## [EXTRACTED ENTRIES]
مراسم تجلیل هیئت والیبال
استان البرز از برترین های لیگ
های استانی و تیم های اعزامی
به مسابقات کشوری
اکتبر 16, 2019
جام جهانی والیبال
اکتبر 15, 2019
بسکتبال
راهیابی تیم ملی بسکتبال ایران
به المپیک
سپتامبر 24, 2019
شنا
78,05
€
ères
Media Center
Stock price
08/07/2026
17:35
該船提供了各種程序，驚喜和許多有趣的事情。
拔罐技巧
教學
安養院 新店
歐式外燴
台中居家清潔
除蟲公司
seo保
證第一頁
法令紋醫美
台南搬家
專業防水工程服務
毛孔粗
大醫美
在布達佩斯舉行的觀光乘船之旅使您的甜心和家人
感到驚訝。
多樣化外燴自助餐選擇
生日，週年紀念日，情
==
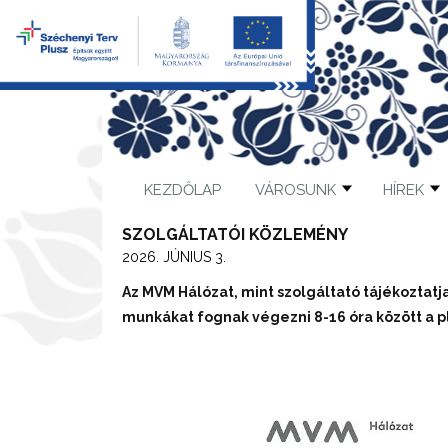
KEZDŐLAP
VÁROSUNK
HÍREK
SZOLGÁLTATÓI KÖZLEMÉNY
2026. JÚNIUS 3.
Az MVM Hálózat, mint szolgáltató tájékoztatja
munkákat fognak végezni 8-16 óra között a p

## [WORK INSTRUCTIONS]
Look through the entries above; copy every line holding the string "والیبال".

## [EXERCISE RESPONSE]
مراسم تجلیل هیئت والیبال
جام جهانی والیبال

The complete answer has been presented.